(INFORMATION GIVEN begins)

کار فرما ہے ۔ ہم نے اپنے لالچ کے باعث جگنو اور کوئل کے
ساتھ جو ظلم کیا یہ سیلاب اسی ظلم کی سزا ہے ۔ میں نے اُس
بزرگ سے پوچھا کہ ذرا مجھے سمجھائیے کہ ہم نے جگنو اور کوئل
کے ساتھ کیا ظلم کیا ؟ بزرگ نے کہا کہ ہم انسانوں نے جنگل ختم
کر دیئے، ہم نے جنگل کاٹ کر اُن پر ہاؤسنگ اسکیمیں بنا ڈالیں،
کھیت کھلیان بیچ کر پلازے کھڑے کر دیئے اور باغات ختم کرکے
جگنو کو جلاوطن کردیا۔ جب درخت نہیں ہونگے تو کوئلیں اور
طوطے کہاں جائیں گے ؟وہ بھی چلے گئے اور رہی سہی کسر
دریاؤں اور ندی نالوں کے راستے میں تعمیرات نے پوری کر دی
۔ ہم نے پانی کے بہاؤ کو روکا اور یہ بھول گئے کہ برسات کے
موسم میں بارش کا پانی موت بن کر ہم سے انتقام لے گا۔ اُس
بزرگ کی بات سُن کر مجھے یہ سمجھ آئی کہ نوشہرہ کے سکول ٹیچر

(INFORMATION GIVEN ends)
(INFORMATION GIVEN begins)

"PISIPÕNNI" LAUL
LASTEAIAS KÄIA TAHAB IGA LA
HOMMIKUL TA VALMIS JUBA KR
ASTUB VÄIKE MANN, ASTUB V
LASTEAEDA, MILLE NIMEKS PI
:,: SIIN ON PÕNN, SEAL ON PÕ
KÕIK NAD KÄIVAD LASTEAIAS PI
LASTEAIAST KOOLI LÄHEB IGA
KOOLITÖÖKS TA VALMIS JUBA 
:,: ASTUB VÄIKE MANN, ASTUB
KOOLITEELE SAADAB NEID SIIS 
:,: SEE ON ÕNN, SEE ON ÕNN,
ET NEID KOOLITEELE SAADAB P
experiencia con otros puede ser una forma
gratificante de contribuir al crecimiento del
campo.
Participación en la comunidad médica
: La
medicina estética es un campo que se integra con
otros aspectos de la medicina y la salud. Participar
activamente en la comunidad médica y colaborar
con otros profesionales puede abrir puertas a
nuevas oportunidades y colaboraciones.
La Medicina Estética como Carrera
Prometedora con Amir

(INFORMATION GIVEN ends)

YOUR OBJECTIVE —
When you reach the line with "ET NEID KOOLITEELE SAADAB P" in the records above, start writing out lines exactly, and stop once the line with "Prometedora con Amir" has been written; include nothing else.

ANSWER SPACE —
ET NEID KOOLITEELE SAADAB P
experiencia con otros puede ser una forma
gratificante de contribuir al crecimiento del
campo.
Participación en la comunidad médica
: La
medicina estética es un campo que se integra con
otros aspectos de la medicina y la salud. Participar
activamente en la comunidad médica y colaborar
con otros profesionales puede abrir puertas a
nuevas oportunidades y colaboraciones.
La Medicina Estética como Carrera
Prometedora con Amir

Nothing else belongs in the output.